[Saved data entries]
=== Begin Enclosure ===
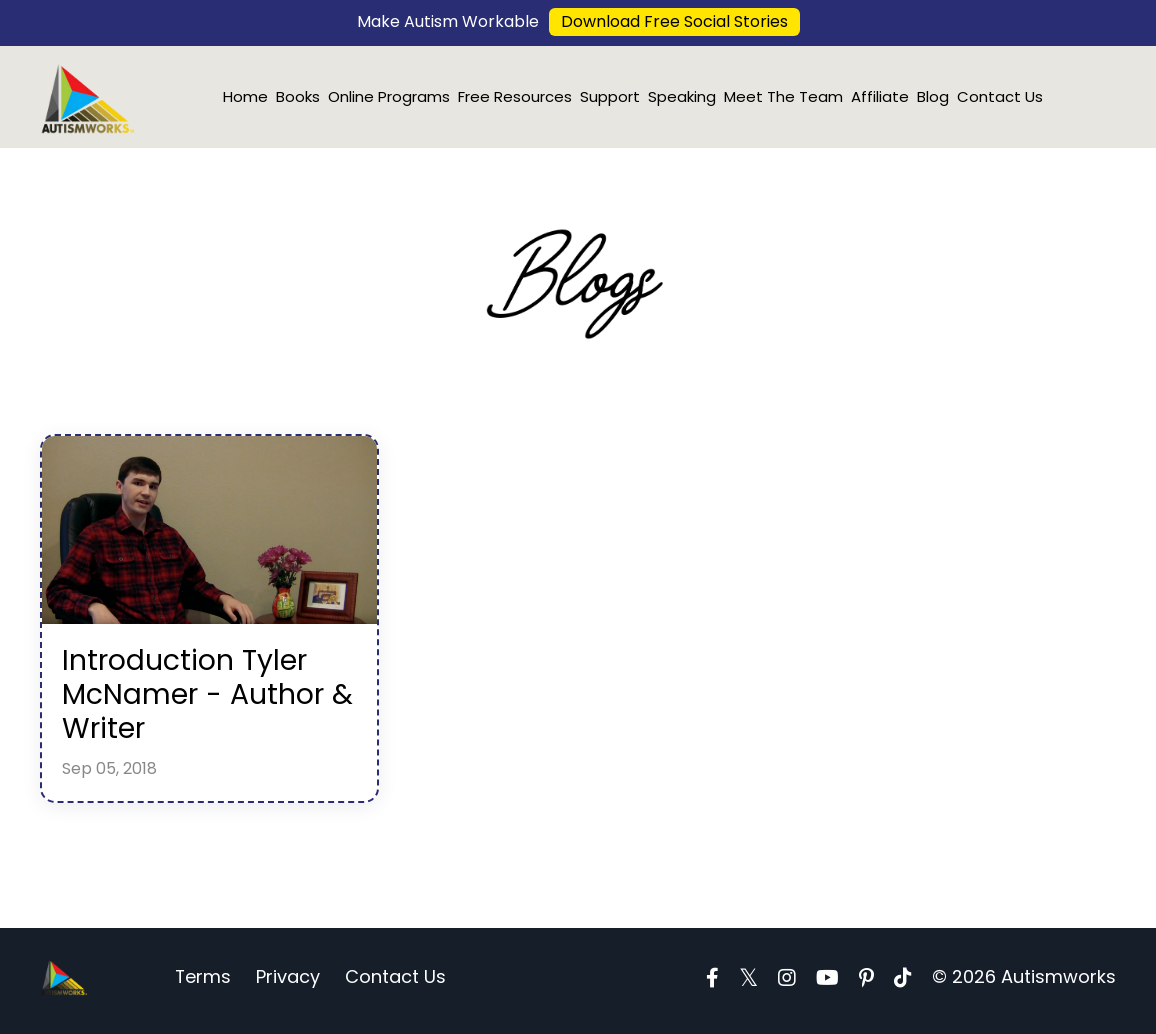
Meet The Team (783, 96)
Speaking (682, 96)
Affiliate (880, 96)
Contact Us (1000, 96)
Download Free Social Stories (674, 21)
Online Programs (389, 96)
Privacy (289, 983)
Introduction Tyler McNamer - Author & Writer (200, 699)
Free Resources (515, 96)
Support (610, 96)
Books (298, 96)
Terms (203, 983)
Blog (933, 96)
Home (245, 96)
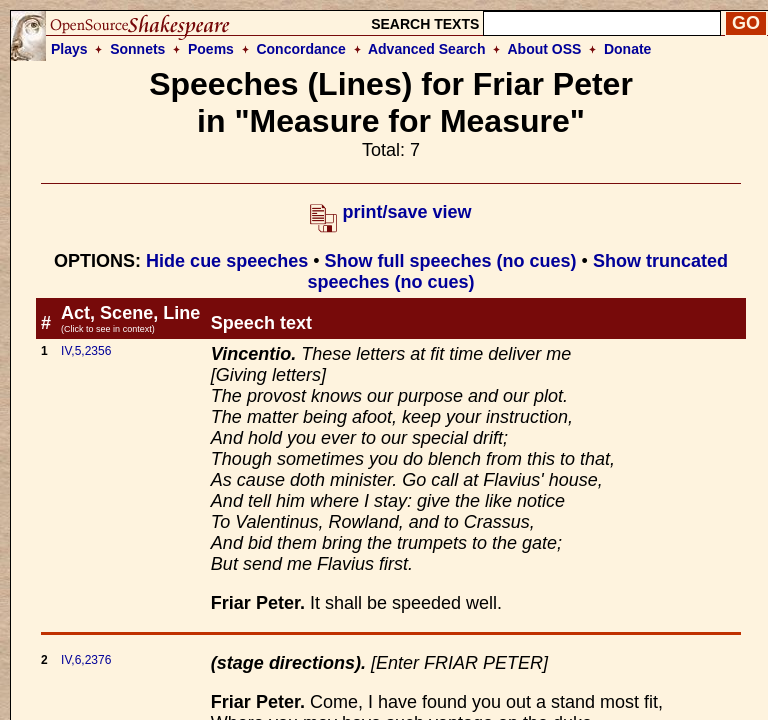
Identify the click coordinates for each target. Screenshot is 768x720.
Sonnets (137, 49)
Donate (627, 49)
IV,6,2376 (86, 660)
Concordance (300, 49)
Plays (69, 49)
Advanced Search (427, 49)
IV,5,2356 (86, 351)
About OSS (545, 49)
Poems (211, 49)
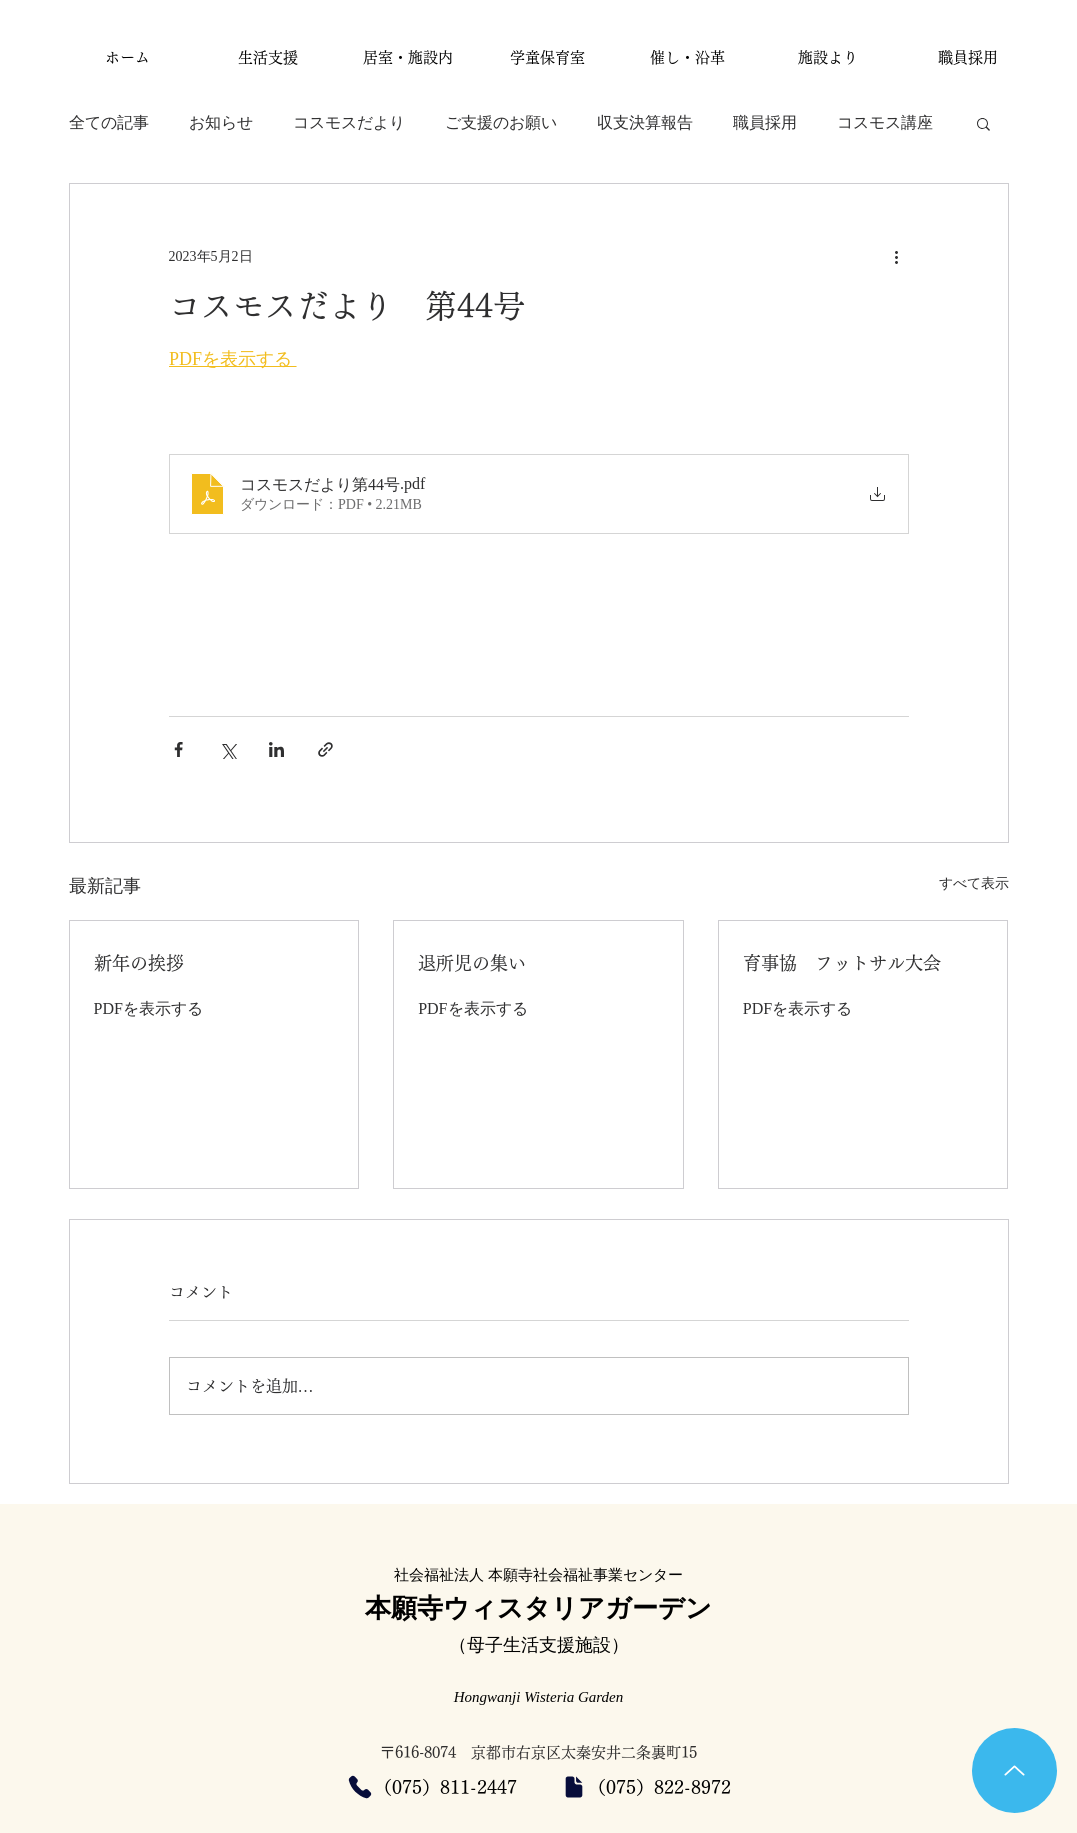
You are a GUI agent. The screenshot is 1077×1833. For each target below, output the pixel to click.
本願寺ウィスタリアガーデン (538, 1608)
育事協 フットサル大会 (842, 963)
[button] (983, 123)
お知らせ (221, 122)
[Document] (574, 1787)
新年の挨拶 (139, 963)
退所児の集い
=== End Enclosure ===
**Problem to work on**: Could you retype every line above exactly as it appears, skipping the pictures?

**Solution**:
Meet The Team (783, 96)
Speaking (682, 96)
Affiliate (880, 96)
Contact Us (1000, 96)
Download Free Social Stories (674, 21)
Online Programs (389, 96)
Privacy (289, 983)
Introduction Tyler McNamer - Author & Writer (200, 699)
Free Resources (515, 96)
Support (610, 96)
Books (298, 96)
Terms (203, 983)
Blog (933, 96)
Home (245, 96)
Identify the click coordinates for each target. Screenshot is 768x720.
Sonnets (137, 49)
Donate (627, 49)
IV,6,2376 (86, 660)
Concordance (300, 49)
Plays (69, 49)
Advanced Search (427, 49)
IV,5,2356 (86, 351)
About OSS (545, 49)
Poems (211, 49)
You are a GUI agent. The screenshot is 1077×1833. For each target below, output the pixel to click.
本願寺ウィスタリアガーデン (538, 1608)
育事協 フットサル大会 (842, 963)
[button] (983, 123)
お知らせ (221, 122)
[Document] (574, 1787)
新年の挨拶 (139, 963)
退所児の集い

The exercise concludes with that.